Moyennant une adhésion, d’autres organismes – APA, CAA, etc. – jouent sensiblement le même rôle avec leurs comités de médiation et leurs services d’arbitrage.

Si une entente à l’amiable est impossible, la Cour des petites créances constitue le dernier recours.

C’est à cette extrémité qu’a dû en arriver Francesco Ciarrocchi. Il a obtenu gain de cause: pour son moteur, le tribunal lui a accordé 1500$, plus 300$ de dommages et intérêts.


L’abc du parfait automobiliste

Toutes les visites chez le garagiste ne se terminent pas par une histoire d’horreur. L’industrie compte des techniciens honnêtes ; il suffit de les dénicher. Pour ce faire, interrogez vos proches, vos collègues. Consultez l’OPC afin de connaître le «profil de l’entreprise», dossier qui fait état des plaintes le cas échéant.

Magasinez. Si le devis vous paraît déraisonnable, recherchez un deuxième avis. Privilégiez les établissements recommandés par le CAA; ils vous garantissent les pièces et la main-d’œuvre pendant un an ou 20 000 kilomètres (quatre fois plus que la loi) et, en cas de litige, une assistance.

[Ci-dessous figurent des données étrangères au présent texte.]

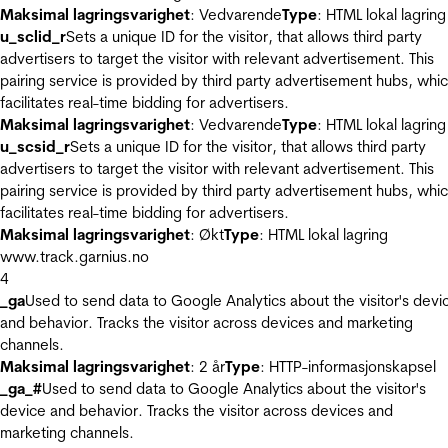
Maksimal lagringsvarighet
: Vedvarende
Type
: HTML lokal lagring
u_sclid_r
Sets a unique ID for the visitor, that allows third party
advertisers to target the visitor with relevant advertisement. This
pairing service is provided by third party advertisement hubs, whi
facilitates real-time bidding for advertisers.
Maksimal lagringsvarighet
: Vedvarende
Type
: HTML lokal lagring
u_scsid_r
Sets a unique ID for the visitor, that allows third party
advertisers to target the visitor with relevant advertisement. This
pairing service is provided by third party advertisement hubs, whi
facilitates real-time bidding for advertisers.
Maksimal lagringsvarighet
: Økt
Type
: HTML lokal lagring
www.track.garnius.no
4
_ga
Used to send data to Google Analytics about the visitor's devi
and behavior. Tracks the visitor across devices and marketing
channels.
Maksimal lagringsvarighet
: 2 år
Type
: HTTP-informasjonskapsel
_ga_#
Used to send data to Google Analytics about the visitor's
device and behavior. Tracks the visitor across devices and
marketing channels.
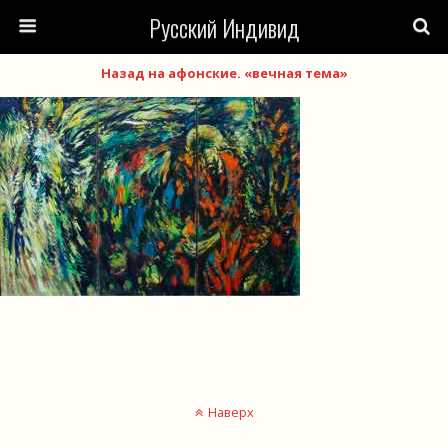
Русский Индивид
Назад на афонские. «вечная тема»
Наверх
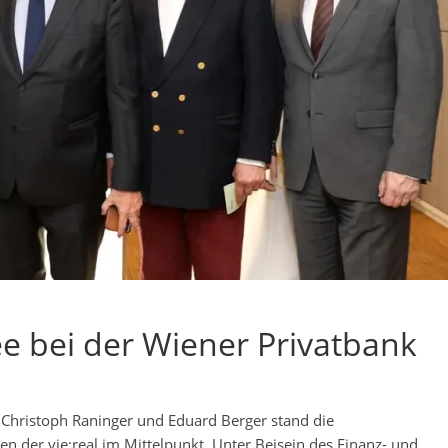
ée bei der Wiener Privatbank
 Christoph Raninger und Eduard Berger stand die
n der vie:real im Mittelpunkt. Unter Beisein des Finanz- und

Une fois votre choix fait, menez votre propre enquête en débutant par une réparation mineure. Profitez-en pour poser quelques questions sur l’évaluation écrite et voyez de quelle façon on s’occupe de vous.

N’attendez pas que votre véhicule rende l’âme en pleine heure de pointe avant de procéder à une réparation. Comme le souligne l’APA, il est plus difficile de choisir son mécanicien lorsque votre véhicule n’avance plus…

Avant une réparation coûteuse, prenez rendez-vous avec l’un des neuf centres de vérification technique du CAA. Ceux-ci n’effectuent aucune réparation, mais, pour une somme modique, valideront en toute impartialité la pertinence des travaux envisagés. Si des réparations ont déjà été réalisées, on vérifiera si toutes les pièces énumérées sur votre facture se trouvent bel et bien sur votre véhicule – et si elles y ont été installées selon les règles de l’art. Une vérification complète avant l’expiration de la garantie du constructeur peut par ailleurs vous éviter de coûteux ennuis.

Enfin, le mot clé: la communication. «Le garagiste n’est pas le Bon Dieu, conclut Pierre Beaudoin, du CAA. Soyez précis dans la description du problème: dans quelles circonstances il se produit, quels sont les bruits entendus, etc. Cette «liste d’épicerie» fera toute la différence entre vous et celui qui laisse sa voiture sans explication.»